Double-stranded oligonucleotides containing various types of CCAAT
elements competed for the H2A.X promoter binding factor to various
degrees. Their competition activities were as follows:
C-WT≅H1TF2>>>E>
-Glob. Since the H1TF2
fragment most strongly competed the H2A.X CCAAT box, it is likely that
the factor H1TF2 binds to the H2A.X CCAAT sequence.
A DNA binding
factor, H1TF2, has been characterized as a transcriptional activator as
well as a cell cycle regulator in HeLa cells(14, 36) .
It has been reported that its DNA binding activity increased
2-5-fold in S phase as compared with that in G phase.
In contrast, our experiment showed that the H2A.X CCAAT box binding
activity was not much altered during the cell cycle in Balb/c 3T3 cells
and that the H2A.X CCAAT box apparently bound to H1TF2, as discussed
above. Although the above report showed the pattern of complex
formation in the cell cycle different from ours, we would like to
consider that H1TF2 is the one binding to the CCAAT element in H2A.X
promoter. As indicated by the transient CAT assay and gel retardation
assay, the constitutive complex formation was correlated with the
promoter activity. Thus, it seems likely that the H2A.X CCAAT binding
factor activates the H2A.X transcription throughout cell cycle.
Gel
retardation assay showed that the E2F factor bound to the E2F consensus
element of H2A.X gene and that E2F could exist in free E2F or
in complex with other partner proteins such as a family of the
retinoblastoma susceptibility gene protein (pRB, p107, and p130) (17, 37, 38, 39, 40) .

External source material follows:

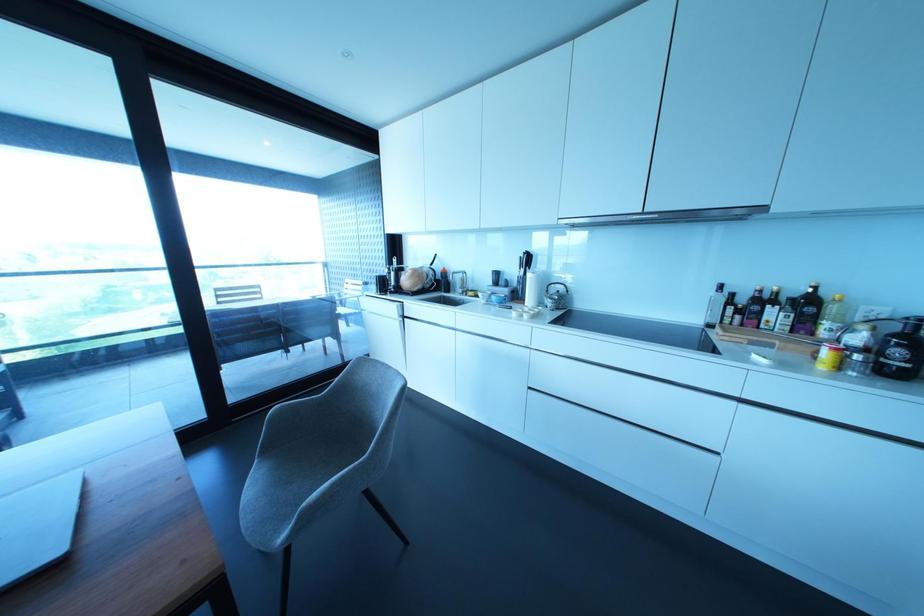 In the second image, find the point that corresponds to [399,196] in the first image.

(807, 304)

Bands A and B in our gel retardation experiments are likely to be
formed between the free E2F and those pRB family proteins. Since pRB
and p107 inhibited E2F-dependent gene expression (16, 17, 18, 19) , it is likely that
only band C (free E2F) could activate the gene expression. Our results
indicated that the amounts of E2F complexes A and B were remarkably
reduced as cells entered S phase and that free E2F increased when cells
re-entered the cell cycle. Thus, we consider that the promoter of
histone HA.X was activated partially, when the cells entered the
G/S boundary, due to the increase in free E2F. Since the
amount of band C after the treatment with deoxycholate was constant
throughout the cell cycle, the other bands are likely formed between
the free E2F and its partner proteins depending on the cell cycle.
Though the free E2F are thought to have transcription-stimulating
activity, we cannot rule out the possibility that the fastest migrating
complex D, which emerged from the cells entering S phase, might have a
positive role in H2A.X transcription.
The nucleotide sequence(s) reported in this paper has been submitted to the GenBank®/EMBL Data Bank with accession number(s) D43966[GenBank].